Collection entries
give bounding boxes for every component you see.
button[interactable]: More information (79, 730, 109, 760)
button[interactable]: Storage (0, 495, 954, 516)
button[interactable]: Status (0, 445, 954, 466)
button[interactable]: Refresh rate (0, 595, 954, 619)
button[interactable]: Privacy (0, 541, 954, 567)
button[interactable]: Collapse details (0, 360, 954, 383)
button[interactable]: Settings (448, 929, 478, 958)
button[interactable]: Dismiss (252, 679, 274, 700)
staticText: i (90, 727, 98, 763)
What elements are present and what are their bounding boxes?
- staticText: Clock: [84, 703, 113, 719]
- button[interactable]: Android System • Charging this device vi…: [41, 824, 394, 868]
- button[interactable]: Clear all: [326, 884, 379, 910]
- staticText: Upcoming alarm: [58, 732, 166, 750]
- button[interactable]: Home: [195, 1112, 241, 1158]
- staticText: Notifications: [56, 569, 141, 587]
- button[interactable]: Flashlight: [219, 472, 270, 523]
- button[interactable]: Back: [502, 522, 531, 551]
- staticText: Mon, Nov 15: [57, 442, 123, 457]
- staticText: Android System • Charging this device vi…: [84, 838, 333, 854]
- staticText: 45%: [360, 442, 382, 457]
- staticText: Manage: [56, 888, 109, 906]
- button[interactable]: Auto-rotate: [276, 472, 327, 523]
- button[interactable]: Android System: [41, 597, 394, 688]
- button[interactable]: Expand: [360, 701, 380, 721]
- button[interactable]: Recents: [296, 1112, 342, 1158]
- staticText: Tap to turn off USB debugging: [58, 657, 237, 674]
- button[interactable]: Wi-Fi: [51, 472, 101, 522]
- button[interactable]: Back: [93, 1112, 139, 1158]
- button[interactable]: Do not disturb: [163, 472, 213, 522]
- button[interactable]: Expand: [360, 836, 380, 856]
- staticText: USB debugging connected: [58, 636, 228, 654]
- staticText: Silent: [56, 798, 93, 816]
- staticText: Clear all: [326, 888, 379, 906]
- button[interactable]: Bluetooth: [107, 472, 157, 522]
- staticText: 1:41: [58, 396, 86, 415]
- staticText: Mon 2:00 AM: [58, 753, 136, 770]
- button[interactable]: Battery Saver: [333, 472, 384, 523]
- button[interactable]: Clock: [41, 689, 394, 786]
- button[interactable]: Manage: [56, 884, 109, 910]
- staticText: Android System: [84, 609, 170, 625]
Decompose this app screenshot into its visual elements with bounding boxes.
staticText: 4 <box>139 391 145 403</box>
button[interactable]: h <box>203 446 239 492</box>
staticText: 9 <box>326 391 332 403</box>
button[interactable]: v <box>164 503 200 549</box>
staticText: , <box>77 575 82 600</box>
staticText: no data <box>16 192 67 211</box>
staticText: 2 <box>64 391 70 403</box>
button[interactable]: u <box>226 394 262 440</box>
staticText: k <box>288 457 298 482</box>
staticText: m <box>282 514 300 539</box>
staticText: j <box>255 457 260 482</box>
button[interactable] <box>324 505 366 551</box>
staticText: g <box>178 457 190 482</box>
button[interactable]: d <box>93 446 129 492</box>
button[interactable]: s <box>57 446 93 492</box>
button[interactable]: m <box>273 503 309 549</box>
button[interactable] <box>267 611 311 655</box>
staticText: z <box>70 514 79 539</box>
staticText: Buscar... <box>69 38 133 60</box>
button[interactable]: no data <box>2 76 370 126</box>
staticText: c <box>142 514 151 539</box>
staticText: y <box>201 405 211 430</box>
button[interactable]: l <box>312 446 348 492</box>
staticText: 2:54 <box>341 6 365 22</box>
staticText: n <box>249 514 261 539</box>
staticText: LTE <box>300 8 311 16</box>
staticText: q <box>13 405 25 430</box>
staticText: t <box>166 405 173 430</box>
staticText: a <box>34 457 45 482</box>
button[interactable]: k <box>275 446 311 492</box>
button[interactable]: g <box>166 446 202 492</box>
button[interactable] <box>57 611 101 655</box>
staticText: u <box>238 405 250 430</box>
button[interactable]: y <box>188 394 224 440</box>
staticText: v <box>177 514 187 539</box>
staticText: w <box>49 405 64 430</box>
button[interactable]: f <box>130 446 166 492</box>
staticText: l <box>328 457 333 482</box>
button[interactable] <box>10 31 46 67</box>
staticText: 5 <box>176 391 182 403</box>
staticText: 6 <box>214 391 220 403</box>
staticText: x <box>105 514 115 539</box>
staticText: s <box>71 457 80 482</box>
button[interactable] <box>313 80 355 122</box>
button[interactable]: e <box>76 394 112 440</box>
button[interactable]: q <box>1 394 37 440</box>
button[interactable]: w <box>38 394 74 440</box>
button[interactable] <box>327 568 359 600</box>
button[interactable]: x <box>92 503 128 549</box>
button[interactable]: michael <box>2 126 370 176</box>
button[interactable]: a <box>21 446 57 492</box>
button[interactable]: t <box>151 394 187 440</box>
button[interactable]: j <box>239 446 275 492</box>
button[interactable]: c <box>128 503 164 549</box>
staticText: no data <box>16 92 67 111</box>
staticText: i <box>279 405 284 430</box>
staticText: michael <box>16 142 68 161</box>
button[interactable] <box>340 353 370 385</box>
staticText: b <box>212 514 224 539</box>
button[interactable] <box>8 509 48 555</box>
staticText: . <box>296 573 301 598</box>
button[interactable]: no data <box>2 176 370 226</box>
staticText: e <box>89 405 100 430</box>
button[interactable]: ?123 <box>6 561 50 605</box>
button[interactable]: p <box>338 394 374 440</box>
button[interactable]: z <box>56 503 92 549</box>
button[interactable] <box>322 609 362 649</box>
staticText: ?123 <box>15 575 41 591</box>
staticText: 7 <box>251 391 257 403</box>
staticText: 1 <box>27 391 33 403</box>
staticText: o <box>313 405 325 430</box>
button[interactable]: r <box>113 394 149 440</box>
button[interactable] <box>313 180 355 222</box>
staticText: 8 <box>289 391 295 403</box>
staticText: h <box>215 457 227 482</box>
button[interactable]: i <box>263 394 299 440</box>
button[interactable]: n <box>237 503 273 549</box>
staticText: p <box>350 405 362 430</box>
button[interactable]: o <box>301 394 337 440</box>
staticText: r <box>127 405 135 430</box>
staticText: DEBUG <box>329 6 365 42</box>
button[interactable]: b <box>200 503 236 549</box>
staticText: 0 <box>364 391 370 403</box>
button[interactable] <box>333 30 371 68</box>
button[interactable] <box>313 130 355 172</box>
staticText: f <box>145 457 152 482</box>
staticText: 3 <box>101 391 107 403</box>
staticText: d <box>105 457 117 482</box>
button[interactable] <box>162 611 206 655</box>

_TASK TO CARRY OUT_. List, from the entries above, every line in which the word "data" shows up.

_ANSWER TO THE PROBLEM_.
staticText: no data <box>16 192 67 211</box>
button[interactable]: no data <box>2 76 370 126</box>
staticText: no data <box>16 92 67 111</box>
button[interactable]: no data <box>2 176 370 226</box>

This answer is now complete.